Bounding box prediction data
________________________

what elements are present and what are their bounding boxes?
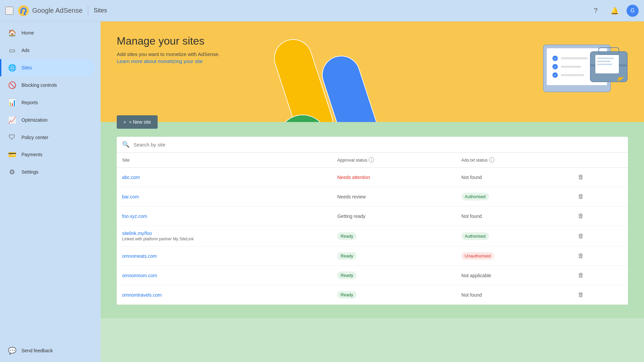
site-cell: omnomtravels.com bbox=[117, 285, 332, 305]
col-ads-txt: Ads.txt status i bbox=[456, 153, 570, 168]
site-cell: bar.com bbox=[117, 187, 332, 206]
sidebar-item-blocking-controls[interactable]: 🚫 Blocking controls bbox=[0, 76, 95, 94]
hero-link[interactable]: Learn more about monetizing your site bbox=[117, 58, 203, 64]
sidebar-item-ads[interactable]: ▭ Ads bbox=[0, 42, 95, 59]
approval-status-cell: Ready bbox=[332, 266, 456, 285]
approval-info-icon[interactable]: i bbox=[369, 157, 374, 163]
approval-status-badge: Ready bbox=[337, 232, 357, 240]
svg-rect-18 bbox=[597, 61, 610, 62]
brand-text: Google AdSense bbox=[32, 7, 83, 14]
sidebar-label-policy: Policy center bbox=[21, 135, 48, 140]
sites-icon: 🌐 bbox=[8, 64, 16, 72]
svg-point-1 bbox=[24, 13, 25, 15]
approval-status-badge: Needs attention bbox=[337, 175, 370, 180]
delete-site-button[interactable]: 🗑 bbox=[575, 231, 587, 241]
search-input[interactable] bbox=[133, 142, 623, 147]
site-link[interactable]: sitelink.my/foo bbox=[122, 231, 152, 236]
new-site-button[interactable]: + + New site bbox=[117, 115, 158, 129]
feedback-icon: 💬 bbox=[8, 347, 16, 355]
delete-site-button[interactable]: 🗑 bbox=[575, 211, 587, 221]
search-icon: 🔍 bbox=[122, 141, 129, 148]
main-content: Manage your sites Add sites you want to … bbox=[101, 21, 644, 362]
approval-status-badge: Needs review bbox=[337, 194, 366, 199]
sidebar-item-send-feedback[interactable]: 💬 Send feedback bbox=[0, 342, 95, 359]
table-row: bar.comNeeds reviewAuthorised🗑 bbox=[117, 187, 628, 206]
adstxt-info-icon[interactable]: i bbox=[489, 157, 494, 163]
sidebar-label-blocking: Blocking controls bbox=[21, 82, 57, 88]
delete-site-button[interactable]: 🗑 bbox=[575, 270, 587, 280]
table-row: omnomtravels.comReadyNot found🗑 bbox=[117, 285, 628, 305]
site-partner: Linked with platform partner My SiteLink bbox=[122, 237, 326, 241]
site-link[interactable]: foo.xyz.com bbox=[122, 214, 147, 219]
sidebar-item-optimization[interactable]: 📈 Optimization bbox=[0, 111, 95, 129]
delete-site-button[interactable]: 🗑 bbox=[575, 172, 587, 182]
col-approval-status: Approval status i bbox=[332, 153, 456, 168]
adstxt-badge: Not applicable bbox=[462, 273, 491, 278]
approval-status-badge: Getting ready bbox=[337, 214, 365, 219]
site-link[interactable]: bar.com bbox=[122, 194, 139, 199]
adsense-logo-icon bbox=[17, 5, 30, 17]
delete-site-button[interactable]: 🗑 bbox=[575, 290, 587, 300]
adstxt-status-cell: Not applicable bbox=[456, 266, 570, 285]
adstxt-badge: Unauthorised bbox=[462, 252, 494, 260]
topbar-actions: ? 🔔 G bbox=[589, 4, 639, 17]
sidebar-label-ads: Ads bbox=[21, 48, 30, 53]
sidebar-label-reports: Reports bbox=[21, 100, 38, 105]
sidebar-item-home[interactable]: 🏠 Home bbox=[0, 24, 95, 42]
adstxt-badge: Not found bbox=[462, 292, 482, 298]
avatar[interactable]: G bbox=[627, 5, 639, 17]
table-row: sitelink.my/fooLinked with platform part… bbox=[117, 226, 628, 246]
adstxt-status-cell: Not found bbox=[456, 206, 570, 226]
approval-status-cell: Needs attention bbox=[332, 168, 456, 187]
approval-status-badge: Ready bbox=[337, 272, 357, 279]
delete-cell: 🗑 bbox=[570, 246, 628, 266]
site-cell: omnomnom.com bbox=[117, 266, 332, 285]
delete-cell: 🗑 bbox=[570, 266, 628, 285]
table-header-row: Site Approval status i Ads.txt status i bbox=[117, 153, 628, 168]
adstxt-badge: Not found bbox=[462, 175, 482, 180]
hero-section: Manage your sites Add sites you want to … bbox=[101, 21, 644, 122]
briefcase-illustration: ✓ ✓ ✓ bbox=[537, 25, 631, 100]
policy-icon: 🛡 bbox=[8, 133, 16, 141]
logo: Google AdSense bbox=[17, 5, 83, 17]
adstxt-badge: Authorised bbox=[462, 232, 489, 240]
approval-status-cell: Ready bbox=[332, 226, 456, 246]
svg-rect-19 bbox=[597, 64, 612, 65]
delete-cell: 🗑 bbox=[570, 226, 628, 246]
delete-cell: 🗑 bbox=[570, 285, 628, 305]
site-link[interactable]: abc.com bbox=[122, 175, 140, 180]
sidebar-item-settings[interactable]: ⚙ Settings bbox=[0, 163, 95, 181]
adstxt-status-cell: Not found bbox=[456, 285, 570, 305]
menu-button[interactable] bbox=[5, 7, 13, 15]
optimization-icon: 📈 bbox=[8, 116, 16, 124]
delete-site-button[interactable]: 🗑 bbox=[575, 251, 587, 261]
sidebar-item-policy-center[interactable]: 🛡 Policy center bbox=[0, 129, 95, 146]
svg-rect-17 bbox=[597, 58, 614, 59]
home-icon: 🏠 bbox=[8, 29, 16, 37]
sidebar-item-reports[interactable]: 📊 Reports bbox=[0, 94, 95, 111]
notifications-button[interactable]: 🔔 bbox=[608, 4, 621, 17]
help-button[interactable]: ? bbox=[589, 4, 602, 17]
adstxt-badge: Authorised bbox=[462, 193, 489, 200]
svg-text:✓: ✓ bbox=[554, 57, 556, 60]
site-cell: foo.xyz.com bbox=[117, 206, 332, 226]
sidebar-label-sites: Sites bbox=[21, 65, 32, 70]
new-site-label: + New site bbox=[129, 119, 151, 125]
topbar: Google AdSense Sites ? 🔔 G bbox=[0, 0, 644, 21]
site-cell: abc.com bbox=[117, 168, 332, 187]
reports-icon: 📊 bbox=[8, 99, 16, 107]
site-cell: sitelink.my/fooLinked with platform part… bbox=[117, 226, 332, 246]
col-site: Site bbox=[117, 153, 332, 168]
site-link[interactable]: omnomeats.com bbox=[122, 253, 157, 259]
delete-site-button[interactable]: 🗑 bbox=[575, 192, 587, 201]
col-actions bbox=[570, 153, 628, 168]
approval-status-cell: Ready bbox=[332, 246, 456, 266]
site-link[interactable]: omnomtravels.com bbox=[122, 292, 162, 298]
payments-icon: 💳 bbox=[8, 150, 16, 159]
table-row: omnomeats.comReadyUnauthorised🗑 bbox=[117, 246, 628, 266]
site-link[interactable]: omnomnom.com bbox=[122, 273, 157, 278]
ads-icon: ▭ bbox=[8, 46, 16, 54]
sidebar-item-sites[interactable]: 🌐 Sites bbox=[0, 59, 95, 76]
adstxt-status-cell: Unauthorised bbox=[456, 246, 570, 266]
sidebar-item-payments[interactable]: 💳 Payments bbox=[0, 146, 95, 163]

________________________

▶ **WORK INSTRUCTION**
Where a line of the data contains "omnomtravels", copy that line.

▶ **YOUR SOLUTION**
site-cell: omnomtravels.com bbox=[117, 285, 332, 305]
table-row: omnomtravels.comReadyNot found🗑 bbox=[117, 285, 628, 305]
site-link[interactable]: omnomtravels.com bbox=[122, 292, 162, 298]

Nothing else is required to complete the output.